Dancing Day

It is still happening all around us. It appears when we least expect it…

Tomorrow shall be my dancing day; I would my true love did so chance to see the legend of my play, to call my true love to my dance; sing, O my love, O my love, my love, my love – this have I done for my true love.

This traditional English carol very likely has Medieval origins, though the version we use now dates back to the nineteenth-century. It is one of the longer Christmas carols and follows the course of the Apostles’ Creed’s section about Jesus. Beginning with his miraculous birth, each verse narrates part of the wonder that was Christ’s life, death and resurrection – all ending with the same chorus.

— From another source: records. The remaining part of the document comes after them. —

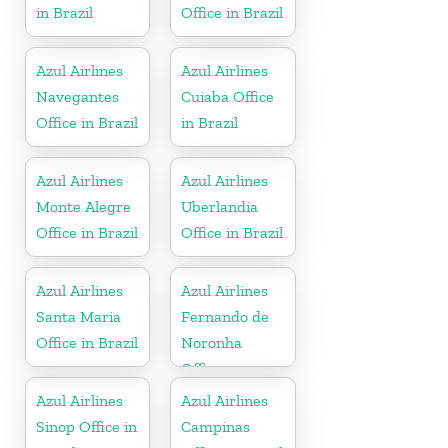
in Brazil
Office in Brazil
Azul Airlines
Azul Airlines
Navegantes
Cuiaba Office
Office in Brazil
in Brazil
Azul Airlines
Azul Airlines
Monte Alegre
Uberlandia
Office in Brazil
Office in Brazil
Azul Airlines
Azul Airlines
Santa Maria
Fernando de
Office in Brazil
Noronha
Office
Azul Airlines
Azul Airlines
Sinop Office in
Campinas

Hearing this song as a child, I did not understand it, though I loved it. I thought perhaps the singer was speaking to their “true love” in the popular culture sense. It was not until much later that I learned that the speaker in the song is Christ himself and Christ is speaking to his true love – the church.

So yes, it is a love song. Yes, we, the body of Christ, are the object of affection. However, the dance into which we are invited is so much more than a wedding day jig.

We are invited into Christ’s dance, which is the salvation story. It is still happening all around us. It appears when we least expect it. So the question is this: will you be a wall flower or join the dance?

Then was I born of a virgin pure, of her I took fleshly substance. Thus was I knit to man’s nature to call my true love to my dance. Sing, O my love, O my love, my love, my love – this have I done for my true love.